The pure Cartesian ideology is the most ridiculous and unenlightened philosophy in the healthcare system and is also the main reason for the utter failure of most back and neck pain therapies. After all, if the diagnosis is wrong, how can any treatment prove successful?
Research has conclusively shown that CDDD is seldom problematic and treatments rarely work to resolve it, even when the diagnosis seems sound. This is why we advise diagnosed victims to learn the facts about CDDD before agreeing to any regimen of care, especially those treatments that involve invasive techniques or enduring pharmaceutical poisoning. Remember to logically consider the facts of any treatment that is suggested for CDDD treatment:
What is the treatment designed to do?
Will it be successful in the goal of curing or reversing disc deterioration?
What is the prognosis for treatment and will the doctor commit to their predictions in writing?
The cervical spine is going to degenerate.

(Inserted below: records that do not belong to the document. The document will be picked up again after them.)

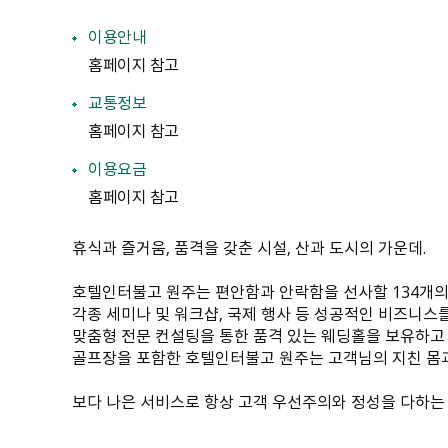
이용안내
홈페이지 참고
교통정보
홈페이지 참고
이용요금
홈페이지 참고
휴식과 즐거움, 품격을 갖춘 시설, 산과 도시의 가운데.
호텔인터불고 원주는 편안함과 안락함을 선사할 134개의
각종 세미나 및 워크샵, 국제 행사 등 성공적인 비즈니스를
맞춤형 전문 컨설팅을 통한 품격 있는 웨딩홀을 보유하고
골프장을 포함한 호텔인터불고 원주는 고객님의 지친 몸과
보다 나은 서비스로 항상 고객 우선주의와 정성을 다하는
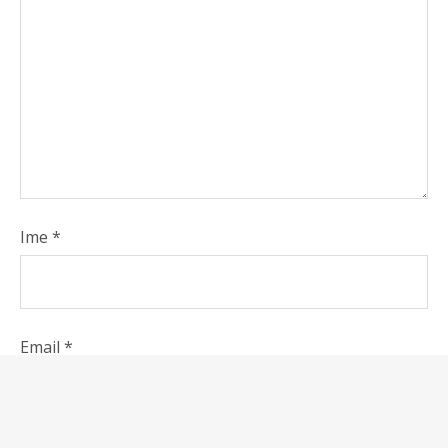
Ime
*
Email
*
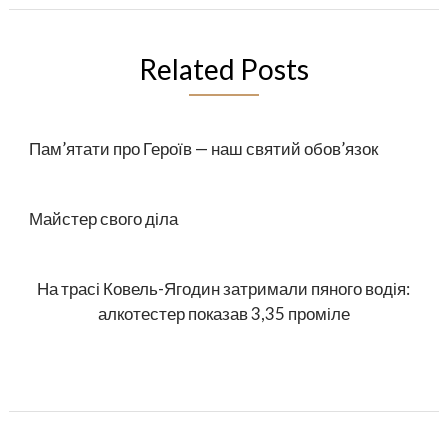
Related Posts
Пам’ятати про Героїв — наш святий обов’язок
Майстер свого діла
На трасі Ковель-Ягодин затримали пяного водія:
алкотестер показав 3,35 проміле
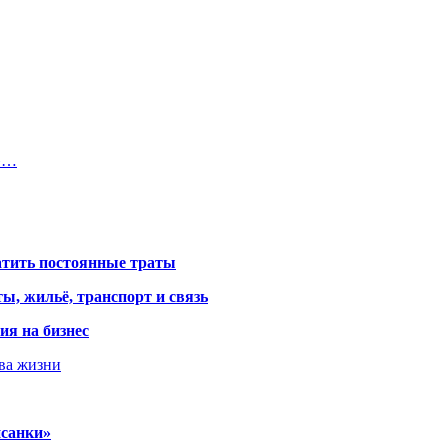
а»…
атить постоянные траты
ы, жильё, транспорт и связь
ия на бизнес
тва жизни
исанки»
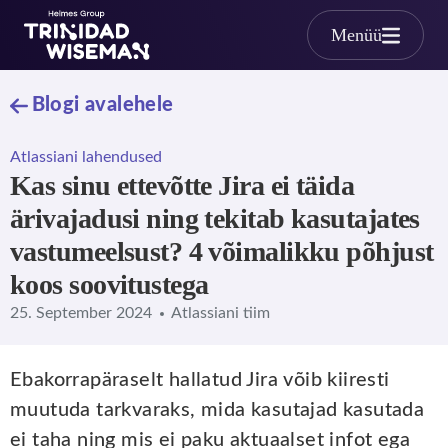
Skip to main content
Menüü
Blogi avalehele
Atlassiani lahendused
Kas sinu ettevõtte Jira ei täida
ärivajadusi ning tekitab kasutajates
vastumeelsust? 4 võimalikku põhjust
koos soovitustega
25. September 2024
Atlassiani tiim
Ebakorrapäraselt hallatud Jira võib kiiresti
muutuda tarkvaraks, mida kasutajad kasutada
ei taha ning mis ei paku aktuaalset infot ega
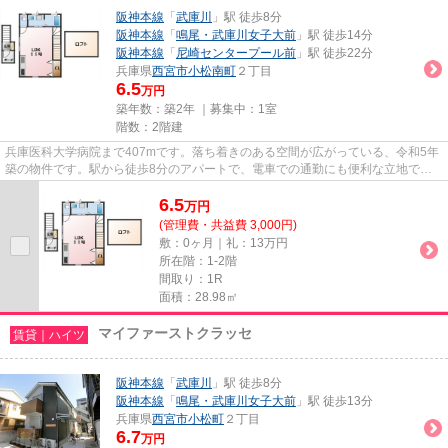
阪神本線
「
武庫川
」駅 徒歩8分
阪神本線
「
鳴尾・武庫川女子大前
」駅 徒歩14分
阪神本線
「
尼崎センタープール前
」駅 徒歩22分
兵庫県
西宮市
小松南町
２丁目
6.5
万円
築年数：築2年 ｜募集中：
1室
階数：2階建
兵庫医科大学病院まで407mです。落ち着きのある空間が広がっている、令和5年
築の物件です。駅から徒歩8分のアパートで、電車での通勤にも便利な立地で
す。最上階のアパートです。当社...
6.5
万
円
(管理費・共益費 3,000円)
敷：0ヶ月｜礼：13万円
所在階：1-2階
間取り：1R
面積：28.98㎡
マイファーストクラッセ
賃貸｜ハイツ
阪神本線
「
武庫川
」駅 徒歩8分
阪神本線
「
鳴尾・武庫川女子大前
」駅 徒歩13分
兵庫県
西宮市
小松町
２丁目
6.7
万円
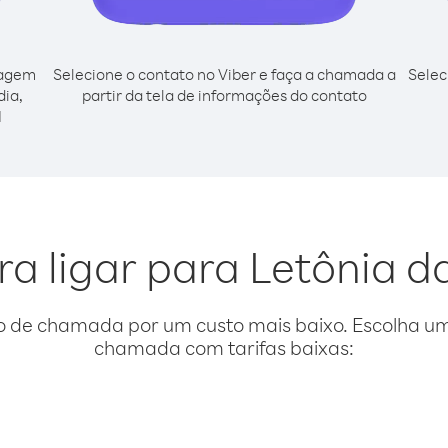
cagem
Selecione o contato no Viber e faça a chamada a
Selec
dia,
partir da tela de informações do contato
l
ra ligar para Letônia da
o de chamada por um custo mais baixo. Escolha uma
chamada com tarifas baixas:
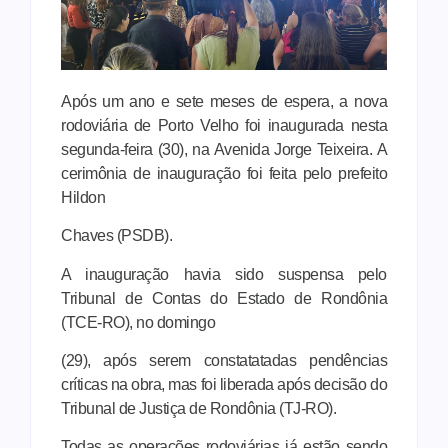
Após um ano e sete meses de espera, a nova
rodoviária de Porto Velho foi inaugurada nesta
segunda-feira (30), na Avenida Jorge Teixeira. A
cerimônia de inauguração foi feita pelo prefeito
Hildon
Chaves (PSDB).
A inauguração havia sido suspensa pelo
Tribunal de Contas do Estado de Rondônia
(TCE-RO), no domingo
(29), após serem constatatadas pendências
críticas na obra, mas foi liberada após decisão do
Tribunal de Justiça de Rondônia (TJ-RO).
Todas as operações rodoviárias já estão sendo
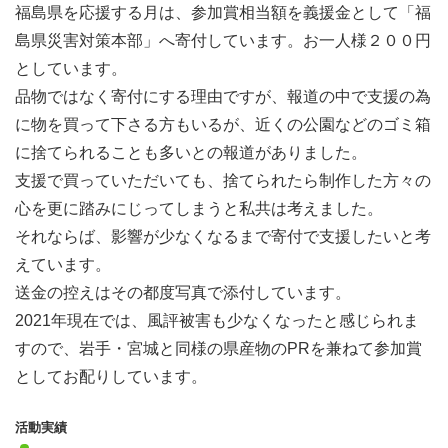
福島県を応援する月は、参加賞相当額を義援金として「福
島県災害対策本部」へ寄付しています。お一人様２００円
としています。
品物ではなく寄付にする理由ですが、報道の中で支援の為
に物を買って下さる方もいるが、近くの公園などのゴミ箱
に捨てられることも多いとの報道がありました。
支援で買っていただいても、捨てられたら制作した方々の
心を更に踏みにじってしまうと私共は考えました。
それならば、影響が少なくなるまで寄付で支援したいと考
えています。
送金の控えはその都度写真で添付しています。
2021年現在では、風評被害も少なくなったと感じられま
すので、岩手・宮城と同様の県産物のPRを兼ねて参加賞
としてお配りしています。
活動実績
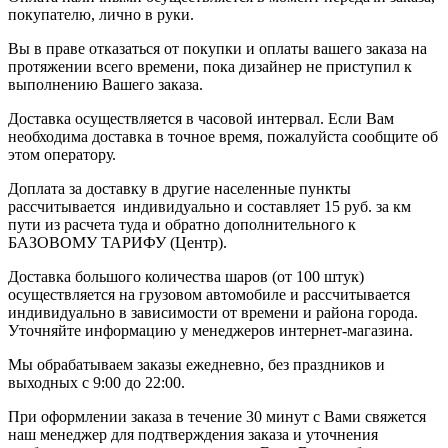
покупателю, лично в руки.
Вы в праве отказаться от покупки и оплаты вашего заказа на
протяжении всего времени, пока дизайнер не приступил к
выполнению Вашего заказа.
Доставка осуществляется в часовой интервал. Если Вам
необходима доставка в точное время, пожалуйста сообщите об
этом оператору.
Доплата за доставку в другие населенные пункты
рассчитывается индивидуально и составляет 15 руб. за км
пути из расчета туда и обратно дополнительного к
БАЗОВОМУ ТАРИФУ (Центр).
Доставка большого количества шаров (от 100 штук)
осуществляется на грузовом автомобиле и рассчитывается
индивидуально в зависимости от времени и района города.
Уточняйте информацию у менеджеров интернет-магазина.
Мы обрабатываем заказы ежедневно, без праздников и
выходных с 9:00 до 22:00.
При оформлении заказа в течение 30 минут с Вами свяжется
наш менеджер для подтверждения заказа и уточнения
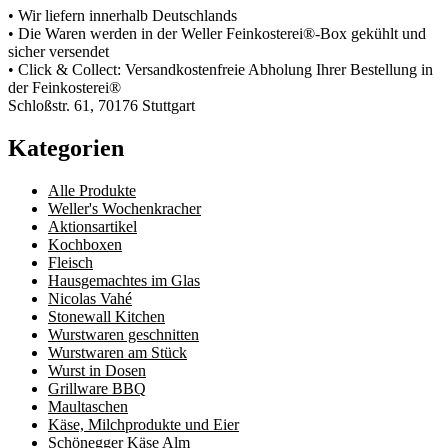
• Wir liefern innerhalb Deutschlands
• Die Waren werden in der Weller Feinkosterei®-Box gekühlt und
sicher versendet
• Click & Collect: Versandkostenfreie Abholung Ihrer Bestellung in
der Feinkosterei®
Schloßstr. 61, 70176 Stuttgart
Kategorien
Alle Produkte
Weller's Wochenkracher
Aktionsartikel
Kochboxen
Fleisch
Hausgemachtes im Glas
Nicolas Vahé
Stonewall Kitchen
Wurstwaren geschnitten
Wurstwaren am Stück
Wurst in Dosen
Grillware BBQ
Maultaschen
Käse, Milchprodukte und Eier
Schönegger Käse Alm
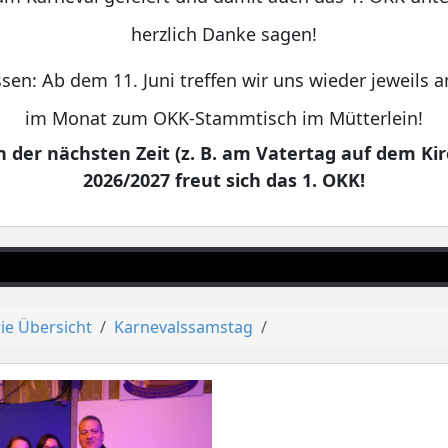
herzlich Danke sagen!
sen: Ab dem 11. Juni treffen wir uns wieder jeweils
im Monat zum OKK-Stammtisch im Mütterlein!
 der nächsten Zeit (z. B. am Vatertag auf dem Kir
2026/2027 freut sich das 1. OKK!
ie Übersicht
Karnevalssamstag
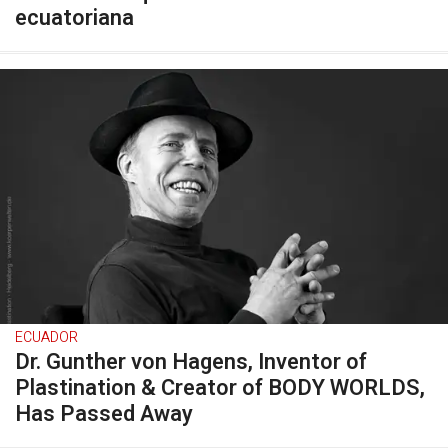
ecuatoriana
ECUADOR
Dr. Gunther von Hagens, Inventor of
Plastination & Creator of BODY WORLDS,
Has Passed Away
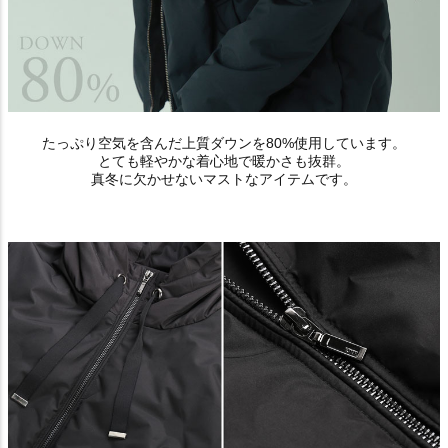
たっぷり空気を含んだ上質ダウンを80%使用しています。
とても軽やかな着心地で暖かさも抜群。
真冬に欠かせないマストなアイテムです。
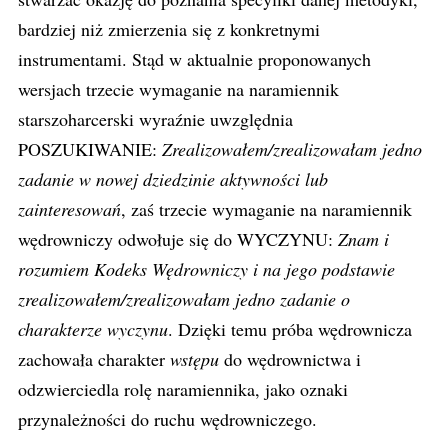
bardziej niż zmierzenia się z konkretnymi
instrumentami. Stąd w aktualnie proponowanych
wersjach trzecie wymaganie na naramiennik
starszoharcerski wyraźnie uwzględnia
POSZUKIWANIE:
Zrealizowałem/zrealizowałam jedno
zadanie w nowej dziedzinie aktywności lub
zainteresowań
, zaś trzecie wymaganie na naramiennik
wędrowniczy odwołuje się do WYCZYNU:
Znam i
rozumiem Kodeks Wędrowniczy i na jego podstawie
zrealizowałem/zrealizowałam jedno zadanie o
charakterze wyczynu
. Dzięki temu próba wędrownicza
zachowała charakter
wstępu
do wędrownictwa i
odzwierciedla rolę naramiennika, jako oznaki
przynależności do ruchu wędrowniczego.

This is normal. We all know this. No one is saying that the physical signs of CDDD do not exist, since they are present in all of us. The point of contention is that these spinal aging processes are not inherently painful and do not create symptoms in virtually every case. Extreme and symptomatic cases of CDDD do exist, but represent the gross minority of diagnosed cases, less than 2% in total.
Degenerative disc disease is just another of the many back and neck pain scapegoats which are diagnosed, yet can rarely be effectively treated. Why do you think back and neck pain enjoy such fearsome reputations? It is surely not the stubbornness of the pain itself, as much as the diagnostic incompetency of care providers in most instances. Remember, that indicated treatment should prove to be effective. Given that virtually all CDDD therapies are ineffective, reverse logical dictates that these prescriptions are not indicated for effectual care of the condition.
For truly symptomatic cases of CDDD, the only logical choices for care are those that will have the chance of resolving the structural aspect of the disc deterioration that is causing the pain. This limits the possibilities to spinal decompression or some forms of invasive surgical intervention.